In December of 2010, after Christmas, I went to the tide pools at Wai'opae, at Kapoho, on Puna of the Big Island. While walking on the shore around sunset, we found a bunch of about 10 coconuts which had fallen to the black gravel exposed by low tide on the shore. The bunch of coconuts sat below a small grove of coconut trees, one of many which then overhung south Kapoho Bay.
The coconuts were fresh, and it was time for dinner. We will take them with us, I decided, for eating.
We did not eat all ten even that first week, however. After leaving the bunch along the side of the front door of the rented house on Spring Street in Hilo, we soon noted that, by the time we got to the last couple of coconuts, one had sprouted as a baby coconut tree! I decided to put the sprouting coconut out to grow in a large pot we had used for petunias.

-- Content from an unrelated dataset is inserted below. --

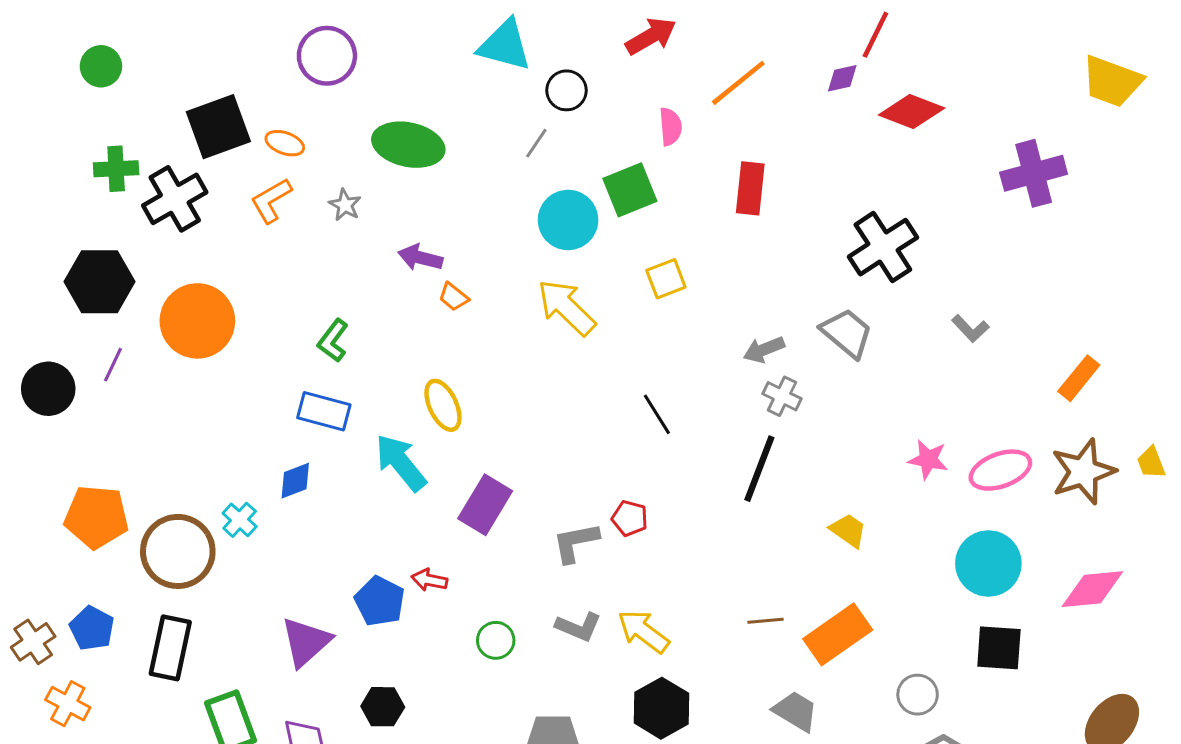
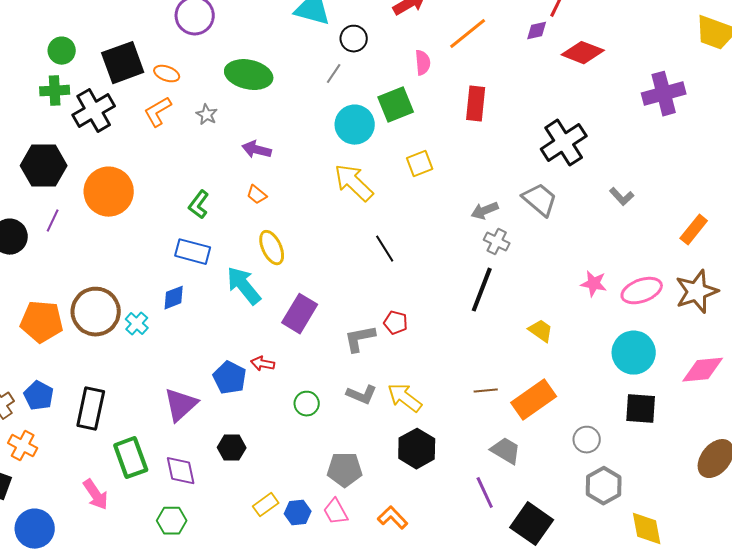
green circle: (101, 66) -> (62, 51), moved
orange trapezoid: (454, 297) -> (257, 195), moved
black line: (657, 414) -> (385, 249), moved
brown circle: (178, 551) -> (96, 312), moved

A year later, after we'd moved to our current house in 2012, we noted that the front garden bed along the street needed a lot of care. It had become a mixture of newer, invasive shrubs and older, gnarled and bug-bitten azaleas. As part of a renwed border, I decided to plant the yearling coconut near the corner of the lot.
Now, the coconut tree has grown into an adolescent palm tree of about 4 meters height. But what of its ancestors at Kapoho Bay? Those centuries-old groves lie buried, just as of this month, under new lava, as is all of Kapoho Bay! The beautiful tide pools of Wai'opae are gone.